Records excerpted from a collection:
•••

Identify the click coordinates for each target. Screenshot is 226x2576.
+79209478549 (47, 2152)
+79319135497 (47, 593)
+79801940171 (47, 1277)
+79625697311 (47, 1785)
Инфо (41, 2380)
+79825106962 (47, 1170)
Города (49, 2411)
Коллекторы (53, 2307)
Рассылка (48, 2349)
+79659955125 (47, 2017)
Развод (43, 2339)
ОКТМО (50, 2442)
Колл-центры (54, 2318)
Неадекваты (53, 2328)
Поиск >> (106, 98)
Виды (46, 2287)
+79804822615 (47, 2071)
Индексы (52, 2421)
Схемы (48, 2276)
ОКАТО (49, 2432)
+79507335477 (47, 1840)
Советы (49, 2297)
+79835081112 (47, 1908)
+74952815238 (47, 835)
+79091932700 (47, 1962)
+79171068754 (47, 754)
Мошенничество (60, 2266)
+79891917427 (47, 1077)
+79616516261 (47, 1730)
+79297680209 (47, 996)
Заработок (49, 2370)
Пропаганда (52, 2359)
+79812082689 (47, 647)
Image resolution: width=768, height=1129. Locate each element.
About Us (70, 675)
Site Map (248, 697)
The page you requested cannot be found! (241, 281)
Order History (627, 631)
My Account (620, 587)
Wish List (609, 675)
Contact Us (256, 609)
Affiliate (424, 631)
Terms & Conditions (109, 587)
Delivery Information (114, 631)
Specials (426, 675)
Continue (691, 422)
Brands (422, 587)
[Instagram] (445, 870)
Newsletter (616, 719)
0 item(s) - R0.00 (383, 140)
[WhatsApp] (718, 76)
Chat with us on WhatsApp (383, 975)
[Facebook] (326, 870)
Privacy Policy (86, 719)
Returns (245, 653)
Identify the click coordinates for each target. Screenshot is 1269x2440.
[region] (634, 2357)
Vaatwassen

•••

Beginning at the line that contains "[Facebook] (326, 870)" and ending at the last line above, copy each line without any change.

## [Written response]
[Facebook] (326, 870)
Privacy Policy (86, 719)
Returns (245, 653)
Identify the click coordinates for each target. Screenshot is 1269x2440.
[region] (634, 2357)
Vaatwassen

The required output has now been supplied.